Investing for income
Let's go back to the £10,000 example we used earlier. If you invest for income, you’re not expecting the amount that you invested to grow into a larger amount. Instead, you’re aiming to make a regular income from your £10,000.
There are lots of ways you can aim to do this. You could put it into a cash savings account that pays regular interest. This is less risky than other investments, so is one of the most common ways to invest for income.
Another way is through fixed-income investments such as gilts and bonds . These also pay regular interest payments, which can provide a steady fixed level of income. The interest rate is set at the point of issue, and will be determined by the general level of interest rates available in the markets and the perceived financial strength of the issuer.
The benefit of fixed income investments is that if they are held until maturity, the issuer promises that you'll be repaid in full provided you invested in them when they were first issued. Having said this, if you invested in them after they were first issued by buying them 'second hand', as is common with gilts, you will have paid whatever their market price was at that time.
At maturity you will get back the face value of the bond, being the amount that was originally paid for it, which may be more or less than the 'second-hand' price. If you wanted your money back before the maturity date, you would have to sell the investment and you may get back less than you invested.

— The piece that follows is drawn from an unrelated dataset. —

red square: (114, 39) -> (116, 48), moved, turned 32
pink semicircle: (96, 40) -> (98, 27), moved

The security of your investment and the regular interest payments depend on the company’s or UK government’s ability to make these payments when due. If they become insolvent, they will not be able to pay you your income or repay the money that you invested.

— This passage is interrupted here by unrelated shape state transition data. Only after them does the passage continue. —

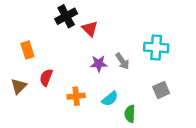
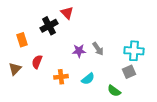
black cross: (66, 16) -> (49, 26), moved
red triangle: (90, 29) -> (67, 13), moved
cyan cross: (156, 47) -> (134, 51), moved
green semicircle: (130, 114) -> (114, 91), moved, turned -56

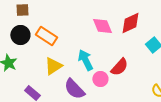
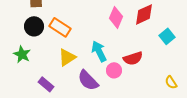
pink diamond: (102, 26) -> (116, 17), turned 45
red semicircle: (119, 67) -> (133, 58), turned 30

You can invest in bonds from an individual issuer, eg, from a particular company. However, if you do this, your money will be tied up with that one company and its security will depend on its fortunes.
Gilts are issued by the UK government, so provide you with a safer investment because it’s considered unlikely that it will default on a debt. However, this investment will be for a fixed term and again, because general interest rates will move over time and the income offered may become less attractive, if you sell before maturity, you may get back less than you invested.
At maturity, the gilt will repay the issue price. If you bought it at a premium to its issue price – ie, for more than that price because the interest was attractive compared with the interest rates available – then you wouldn’t get back the full amount you paid. However, if you bought it at a discount to the issue price – ie, for less than the issue price – you may get back more.
Spreading your money and risk
Another way to invest in gilts and bonds is through funds. Because funds invest in a mix of different assets, your money is spread across a mix of companies, markets or, in the case of a gilt fund, UK government bonds with different maturity dates. So your potential risk is spread too.
For this reason, funds that invest in gilts and bonds have always been a popular source of income for investors. They’re popular with investors that hold individual shares in their portfolios too, because they help balance them out. You will find out how in our 'How to diversify' section later.
The value of these funds tends to move less frequently but they're still influenced by general interest rates as well as the financial state of the company or the UK government. These types of funds tend to be more stable in value and have become even more popular in the wake of the economic crisis. As share prices fell significantly, bonds either maintained their value or, in most cases, rose as interest rates were cut. However, if general interest rates rise in the future, their value would be expected to fall.